**Required work:** Below are some records; work out how many of their lines contain "ateliericonic" and give the number only.

**Stored data entries:**
[Start of Attachment]

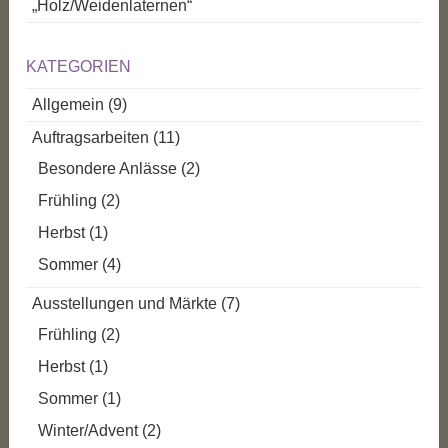
„Holz/Weidenlaternen“
KATEGORIEN
Allgemein
(9)
Auftragsarbeiten
(11)
Besondere Anlässe
(2)
Frühling
(2)
Herbst
(1)
Sommer
(4)
Ausstellungen und Märkte
(7)
Frühling
(2)
Herbst
(1)
Sommer
(1)
Winter/Advent
(2)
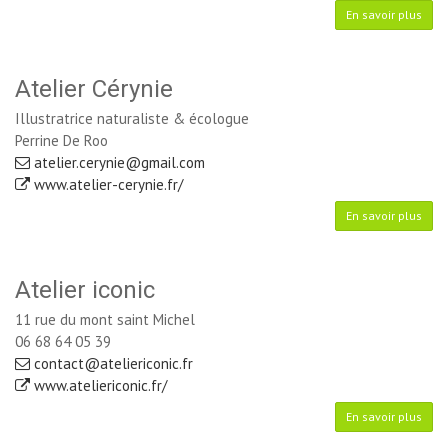
En savoir plus
Atelier Cérynie
Illustratrice naturaliste & écologue
Perrine De Roo
atelier.cerynie@gmail.com
www.atelier-cerynie.fr/
En savoir plus
Atelier iconic
11 rue du mont saint Michel
06 68 64 05 39
contact@ateliericonic.fr
www.ateliericonic.fr/
En savoir plus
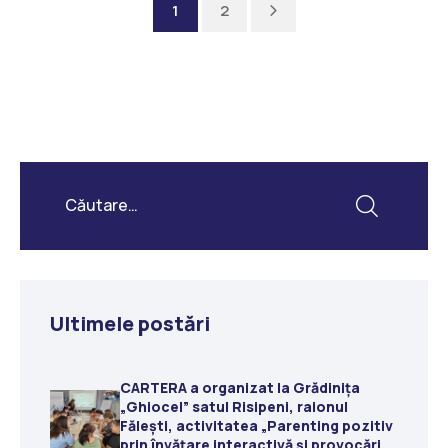
Next
1
2
Ultimele postări
CARTERA a organizat la Grădiniţa
„Ghiocel” satul Risipeni, raionul
Fălești, activitatea „Parenting pozitiv
prin învățare interactivă și provocări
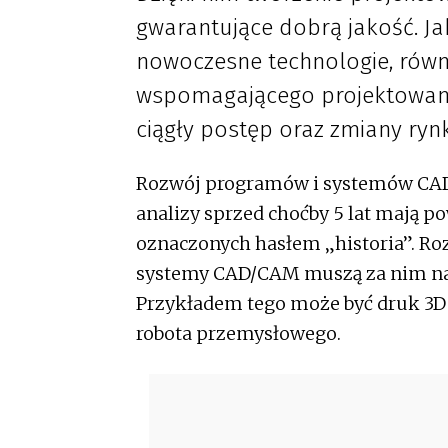
gwarantujące dobrą jakość. Ja
nowoczesne technologie, rów
wspomagającego projektowani
ciągły postęp oraz zmiany ryn
Rozwój programów i systemów CAD/
analizy sprzed choćby 5 lat mają p
oznaczonych hasłem „historia”. Ro
systemy CAD/CAM muszą za nim nadą
Przykładem tego może być druk 3D
robota przemysłowego.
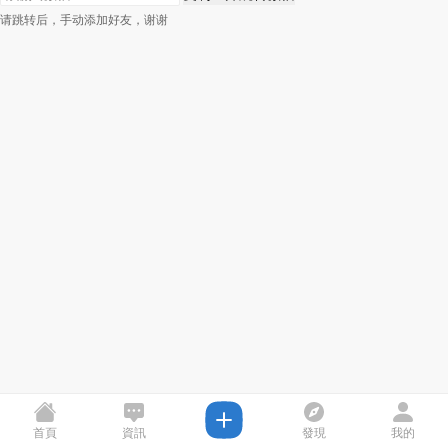
请跳转后，手动添加好友，谢谢
首頁
資訊
發現
我的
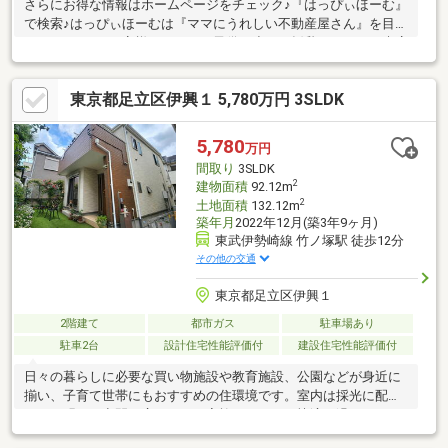
さらにお得な情報はホームページをチェック♪『はっぴぃほーむ』
で検索♪はっぴぃほーむは『ママにうれしい不動産屋さん』を目指
しております♪お客様からよく、子供が小さく授乳もあるので来店
できない…、うちの子は元気が有り余っておとなしく出来ないか
らゆっくり話を聞けない…、子供が多くて他のお客様に迷惑がか
東京都足立区伊興１ 5,780万円 3SLDK
かってしまうので…、などのお話を耳にします。そこではっぴぃ
ほーむではママさんがゆっくりお話が出来る店舗づくりにしてみ
ました♪小さなお子様がいても安心な授乳室兼ベビールーム♪大型
5,780
万円
キッズスペース♪アニメ好きなお子様の為に４９インチ液晶テレビ
間取り
3SLDK
♪を設置しております♪
2
建物面積
92.12m
2
土地面積
132.12m
築年月
2022年12月(築3年9ヶ月)
東武伊勢崎線 竹ノ塚駅 徒歩12分
その他の交通
東京都足立区伊興１
2階建て
都市ガス
駐車場あり
駐車2台
設計住宅性能評価付
建設住宅性能評価付
日々の暮らしに必要な買い物施設や教育施設、公園などが身近に
揃い、子育て世帯にもおすすめの住環境です。室内は採光に配慮
された明るい空間が広がり、ご家族それぞれが快適に過ごせるゆ
とりある間取りを採用。収納スペースも充実しており、住まいを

[End of Attachment]

**Exercise answer:** 2